WORK ITEM:
Note each line of the entries that includes "functions". Then copy those lines.

○ ○ ○ ○

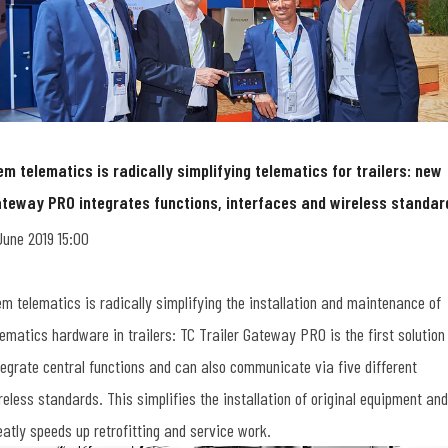
em telematics is radically simplifying telematics for trailers: new
teway PRO integrates functions, interfaces and wireless standar
June 2019 15:00
em telematics is radically simplifying the installation and maintenance of
lematics hardware in trailers: TC Trailer Gateway PRO is the first solution
tegrate central functions and can also communicate via five different
reless standards. This simplifies the installation of original equipment and
eatly speeds up retrofitting and service work.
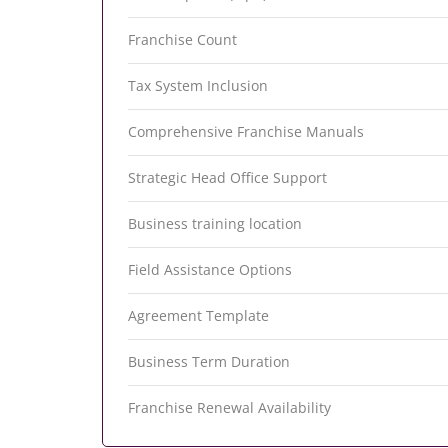
Franchise Count
Tax System Inclusion
Comprehensive Franchise Manuals
Strategic Head Office Support
Business training location
Field Assistance Options
Agreement Template
Business Term Duration
Franchise Renewal Availability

○ ○ ○ ○

ANSWER BOX:
teway PRO integrates functions, interfaces and wireless standar
tegrate central functions and can also communicate via five different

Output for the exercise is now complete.